M. Zoellick a indiqué avoir aussi discuté avec le président malien, Amadou Toumani Touré, "de la nécessité pour les banques centrales, avec l’UEMOA [Union économique et monétaire ouest-africaine] de geler également les prêts, ce qu’ils ont fait", a-t-il ajouté. "Ils sont également convenus d’une réunion de ministres cette semaine afin de renforcer" ces mesures, a aussi dit Robert Zoellick.
Les Ivoiriennes manifestent contre les enlèvements nocturnes
Plus d’une centaine de femmes ont manifesté mercredi à Port-Bouet, quartier populaire d’Abidjan, contre les "fouilles" et "les enlèvements nocturnes" commis selon elles par des hommes armés fidèles à Laurent Gbagbo. Tôt le matin, ces femmes ont bloqué l’accès à l’abattoir du quartier et, tapant sur des casseroles et des boîtes, ont sonné la mobilisation. "Nous sommes fatiguées de voir nos enfants et nos hommes enlevés ou tués chaque nuit par des miliciens. Ils disent que nous cachons des rebelles ici, pourquoi ne viennent-ils pas faire les fouilles pendant la journée ?" s’est indignée N’Goné Diop, l’une des organisatrices de la manifestation.
L’ONU a dénoncé dimanche des "violations massives des droits de l’homme" qui ont fait plus de cinquante morts ces derniers jours en Côte d’Ivoire, commises par les forces de l’ordre restées fidèles à Laurent Gbagbo.

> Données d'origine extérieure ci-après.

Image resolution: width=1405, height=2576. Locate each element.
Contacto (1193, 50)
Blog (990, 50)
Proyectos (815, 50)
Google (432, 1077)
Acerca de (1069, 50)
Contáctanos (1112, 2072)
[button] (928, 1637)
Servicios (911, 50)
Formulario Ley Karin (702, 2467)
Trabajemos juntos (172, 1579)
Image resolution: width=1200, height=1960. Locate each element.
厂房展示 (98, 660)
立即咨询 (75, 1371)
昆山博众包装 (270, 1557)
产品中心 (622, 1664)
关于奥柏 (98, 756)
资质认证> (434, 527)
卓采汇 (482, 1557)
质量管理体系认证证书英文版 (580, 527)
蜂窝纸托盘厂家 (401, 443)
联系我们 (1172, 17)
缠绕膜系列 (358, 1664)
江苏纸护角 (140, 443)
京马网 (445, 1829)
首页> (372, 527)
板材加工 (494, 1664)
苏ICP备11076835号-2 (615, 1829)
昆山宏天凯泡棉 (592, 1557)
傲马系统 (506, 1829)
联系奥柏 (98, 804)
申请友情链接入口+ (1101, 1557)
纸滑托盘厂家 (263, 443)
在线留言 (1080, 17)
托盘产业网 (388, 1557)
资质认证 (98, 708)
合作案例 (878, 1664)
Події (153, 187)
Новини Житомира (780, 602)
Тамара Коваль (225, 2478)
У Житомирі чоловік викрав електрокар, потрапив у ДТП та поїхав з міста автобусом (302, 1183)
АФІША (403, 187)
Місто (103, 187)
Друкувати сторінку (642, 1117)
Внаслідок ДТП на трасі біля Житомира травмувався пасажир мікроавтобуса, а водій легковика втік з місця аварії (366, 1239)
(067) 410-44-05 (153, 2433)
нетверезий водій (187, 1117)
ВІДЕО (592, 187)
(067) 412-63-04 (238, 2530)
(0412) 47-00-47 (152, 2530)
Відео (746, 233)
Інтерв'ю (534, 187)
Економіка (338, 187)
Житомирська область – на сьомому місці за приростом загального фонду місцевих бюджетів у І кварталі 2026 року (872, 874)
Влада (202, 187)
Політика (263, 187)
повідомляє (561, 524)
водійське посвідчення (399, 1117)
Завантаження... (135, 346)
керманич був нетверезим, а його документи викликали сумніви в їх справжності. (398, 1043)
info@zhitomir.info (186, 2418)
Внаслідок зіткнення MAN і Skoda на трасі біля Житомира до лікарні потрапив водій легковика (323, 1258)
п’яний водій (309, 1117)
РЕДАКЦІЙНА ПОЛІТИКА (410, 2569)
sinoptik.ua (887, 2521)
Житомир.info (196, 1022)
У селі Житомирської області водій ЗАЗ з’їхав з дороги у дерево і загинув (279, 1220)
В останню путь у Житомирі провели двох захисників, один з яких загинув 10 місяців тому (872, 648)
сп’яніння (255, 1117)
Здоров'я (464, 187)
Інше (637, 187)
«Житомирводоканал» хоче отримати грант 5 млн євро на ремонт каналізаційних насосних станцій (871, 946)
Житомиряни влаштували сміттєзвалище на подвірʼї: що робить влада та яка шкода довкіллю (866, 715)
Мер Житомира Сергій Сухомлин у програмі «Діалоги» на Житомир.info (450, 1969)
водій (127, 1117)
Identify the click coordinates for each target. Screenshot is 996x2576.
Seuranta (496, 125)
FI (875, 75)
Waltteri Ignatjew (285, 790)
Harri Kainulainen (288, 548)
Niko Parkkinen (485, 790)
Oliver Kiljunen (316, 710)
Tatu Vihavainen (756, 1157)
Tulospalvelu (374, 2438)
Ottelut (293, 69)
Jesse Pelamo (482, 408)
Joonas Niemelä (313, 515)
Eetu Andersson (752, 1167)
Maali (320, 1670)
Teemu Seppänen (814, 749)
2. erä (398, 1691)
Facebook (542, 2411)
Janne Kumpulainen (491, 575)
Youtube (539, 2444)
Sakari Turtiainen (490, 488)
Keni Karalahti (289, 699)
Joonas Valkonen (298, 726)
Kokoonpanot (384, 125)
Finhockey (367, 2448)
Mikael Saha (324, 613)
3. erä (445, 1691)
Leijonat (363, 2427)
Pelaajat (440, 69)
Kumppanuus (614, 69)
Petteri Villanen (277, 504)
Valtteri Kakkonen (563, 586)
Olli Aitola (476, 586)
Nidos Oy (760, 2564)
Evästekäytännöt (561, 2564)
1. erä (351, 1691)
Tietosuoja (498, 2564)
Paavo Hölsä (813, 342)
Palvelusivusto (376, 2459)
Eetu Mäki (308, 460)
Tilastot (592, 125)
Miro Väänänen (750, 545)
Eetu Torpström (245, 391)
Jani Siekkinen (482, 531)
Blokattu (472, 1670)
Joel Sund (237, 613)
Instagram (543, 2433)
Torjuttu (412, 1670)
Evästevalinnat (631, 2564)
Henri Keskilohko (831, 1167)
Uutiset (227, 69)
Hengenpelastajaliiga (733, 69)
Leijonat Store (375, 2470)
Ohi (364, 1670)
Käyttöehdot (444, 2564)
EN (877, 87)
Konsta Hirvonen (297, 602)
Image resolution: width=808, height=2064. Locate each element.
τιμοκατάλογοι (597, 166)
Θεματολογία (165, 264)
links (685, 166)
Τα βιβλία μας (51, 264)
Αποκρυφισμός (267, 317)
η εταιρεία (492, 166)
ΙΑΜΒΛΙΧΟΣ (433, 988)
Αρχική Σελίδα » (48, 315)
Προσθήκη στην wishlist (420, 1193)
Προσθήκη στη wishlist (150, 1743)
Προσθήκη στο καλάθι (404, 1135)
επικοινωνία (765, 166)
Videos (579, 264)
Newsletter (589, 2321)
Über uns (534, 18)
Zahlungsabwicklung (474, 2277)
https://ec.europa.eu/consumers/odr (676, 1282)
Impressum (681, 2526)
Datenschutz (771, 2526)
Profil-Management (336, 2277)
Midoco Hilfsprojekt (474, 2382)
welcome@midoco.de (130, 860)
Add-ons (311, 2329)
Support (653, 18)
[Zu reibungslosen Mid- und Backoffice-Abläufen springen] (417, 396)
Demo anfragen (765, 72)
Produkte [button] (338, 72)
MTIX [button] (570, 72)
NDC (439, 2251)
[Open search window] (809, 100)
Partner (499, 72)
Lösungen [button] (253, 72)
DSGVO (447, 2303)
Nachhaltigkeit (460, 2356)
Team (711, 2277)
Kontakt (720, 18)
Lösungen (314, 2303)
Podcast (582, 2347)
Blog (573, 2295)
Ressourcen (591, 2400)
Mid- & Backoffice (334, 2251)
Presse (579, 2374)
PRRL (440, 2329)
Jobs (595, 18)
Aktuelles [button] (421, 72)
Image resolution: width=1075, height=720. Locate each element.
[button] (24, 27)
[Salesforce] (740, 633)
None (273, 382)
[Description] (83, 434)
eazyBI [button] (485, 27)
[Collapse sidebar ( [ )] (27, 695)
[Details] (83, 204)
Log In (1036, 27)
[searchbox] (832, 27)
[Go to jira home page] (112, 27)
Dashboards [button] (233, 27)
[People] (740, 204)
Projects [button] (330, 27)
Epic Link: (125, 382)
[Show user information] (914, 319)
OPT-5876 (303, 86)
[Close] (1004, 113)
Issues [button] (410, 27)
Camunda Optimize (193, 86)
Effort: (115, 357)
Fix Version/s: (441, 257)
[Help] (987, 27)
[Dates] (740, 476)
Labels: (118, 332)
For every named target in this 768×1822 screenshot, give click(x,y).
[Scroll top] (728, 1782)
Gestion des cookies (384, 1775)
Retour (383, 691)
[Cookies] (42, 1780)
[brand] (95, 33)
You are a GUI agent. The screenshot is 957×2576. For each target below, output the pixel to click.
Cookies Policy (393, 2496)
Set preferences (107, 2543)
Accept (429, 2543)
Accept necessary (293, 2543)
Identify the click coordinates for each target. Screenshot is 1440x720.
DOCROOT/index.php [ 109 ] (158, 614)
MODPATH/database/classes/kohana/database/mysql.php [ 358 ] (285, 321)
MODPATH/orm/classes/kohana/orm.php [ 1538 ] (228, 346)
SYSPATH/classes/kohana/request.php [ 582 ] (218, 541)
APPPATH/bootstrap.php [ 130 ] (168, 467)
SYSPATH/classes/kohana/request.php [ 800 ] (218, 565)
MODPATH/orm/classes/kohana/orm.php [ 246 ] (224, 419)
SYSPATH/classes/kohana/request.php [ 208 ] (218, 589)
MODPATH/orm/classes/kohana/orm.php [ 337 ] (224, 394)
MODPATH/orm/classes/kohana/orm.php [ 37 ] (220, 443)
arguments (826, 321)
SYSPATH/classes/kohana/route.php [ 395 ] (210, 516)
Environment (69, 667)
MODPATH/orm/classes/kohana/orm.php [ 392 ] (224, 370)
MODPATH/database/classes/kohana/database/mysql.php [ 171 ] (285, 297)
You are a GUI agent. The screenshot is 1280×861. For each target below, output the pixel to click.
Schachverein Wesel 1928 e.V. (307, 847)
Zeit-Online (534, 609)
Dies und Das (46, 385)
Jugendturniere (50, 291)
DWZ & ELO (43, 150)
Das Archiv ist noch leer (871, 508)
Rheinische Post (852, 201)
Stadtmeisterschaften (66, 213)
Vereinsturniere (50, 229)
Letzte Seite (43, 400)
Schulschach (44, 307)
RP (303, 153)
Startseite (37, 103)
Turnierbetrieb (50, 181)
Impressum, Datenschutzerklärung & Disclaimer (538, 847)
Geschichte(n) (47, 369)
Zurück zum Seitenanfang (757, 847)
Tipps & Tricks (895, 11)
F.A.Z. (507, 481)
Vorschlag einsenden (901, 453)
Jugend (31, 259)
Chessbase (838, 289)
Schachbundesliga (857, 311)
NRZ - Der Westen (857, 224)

Bruxelles débloque des fonds pour faire face à une crise humanitaire
La Commission européenne a débloqué 5 millions d’euros pour faire face à une crise humanitaire dans les pays voisins de la Côte d’Ivoire en cas d’afflux de réfugiés fuyant les violences. "Même si nous espérons un règlement politique rapide de la crise, il est de notre devoir de préparer des plans d’urgence et de veiller à ce que toute l’aide humanitaire nécessaire soit à la disposition des victimes sans délai", a expliqué la commissaire chargée de l’aide humanitaire, Kristalina Georgieva. Jusqu’à présent, environ 11 000 Ivoiriens, dont une majorité de femmes et d’enfants, ont fui vers le Liberia, la Guinée et le Ghana, estime la Commission. Les fonds débloqués pourraient permettre de venir en aide à 100 000 personnes.